Mais qui est mon prochain ?
Cette question formulée par le docteur de la loi à Jésus posait un réel problème aux rabbins de l’époque. Les pharisiens et esséniens considéraient comme des prochains seulement ceux qui faisaient partie de leur confrérie.
La majorité des rabbins enseignaient que tous les Juifs étaient des prochains ; par-contre, ils estimaient que le commandement d'amour ne concernait ni les païens ni les idolâtres.

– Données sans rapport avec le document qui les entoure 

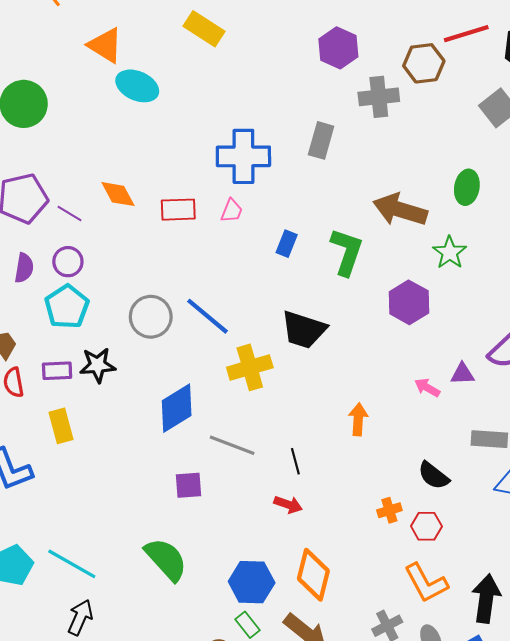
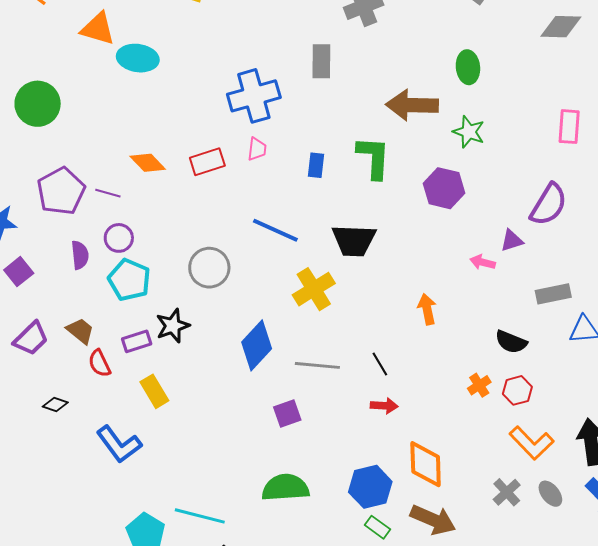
blue line: (208, 316) -> (275, 230), moved
green semicircle: (166, 559) -> (285, 488), turned -36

Enfin, il existait des rabbins très ouverts, qui pensaient que tous les êtres humains étaient des prochains, quelles que soient leur race, leur nationalité, leur religion.
Jésus se positionne clairement en faveur de cette dernière façon de voir. Mais il va plus loin. Il raconte la parabole pour que la réponse soit apportée du point de vue du blessé.

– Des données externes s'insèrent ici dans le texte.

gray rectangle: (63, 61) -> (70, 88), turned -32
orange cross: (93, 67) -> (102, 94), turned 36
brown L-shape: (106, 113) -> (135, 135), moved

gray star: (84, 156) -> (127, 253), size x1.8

Car si on avait posé la question « Qui est ton prochain ? » au blessé, il aurait pu répondre ceci : « Je me fiche complètement de vos débats théologiques. Ça m’est égal que vous soyez prêtre, Lévite ou un Samaritain impur. La seule chose qui compte, c’est que vous vous arrêtiez, que vous reconnaissiez ma souffrance. »
Le vrai problème, ce n'est pas le débat théologique du docteur de la loi. Ce n’est pas son interprétation qui est importante – non ! La vraie urgence, c’est cet homme blessé, à terre, démuni et souffrant.
Et c’est peut-être une première piste pour découvrir qui est mon prochain : pour considérer quelqu’un comme mon prochain, je dois apprendre à me décentrer de moi-même, à m’ouvrir à d’autres façons de penser, sans me renier, mais en élargissant mon horizon d’expériences et de rencontres.
La deuxième piste, c’est de voir mon prochain comme celui qui s'approche de moi, qui ne passe pas à côté, qui s’arrête pour m'aider, pour partager mes joies, pour m’épauler dans la réalisation de mes rêves.
Parfois, par fierté, par pudeur ou par peur, nous n’osons pas demander de l’aide. Alors nous passons à côté de cette réalité humaine à savoir : nous sommes dépendants les uns des autres. Il ne faut jamais oublier la force que nous recevons de celles et ceux qui nous entourent ou que nous rencontrons au détour de chemin. Si on y réfléchit d’un peu plus près, notre route est jalonnée de Samaritains qui se sont faits nos prochains et qui nous ont fortifiés.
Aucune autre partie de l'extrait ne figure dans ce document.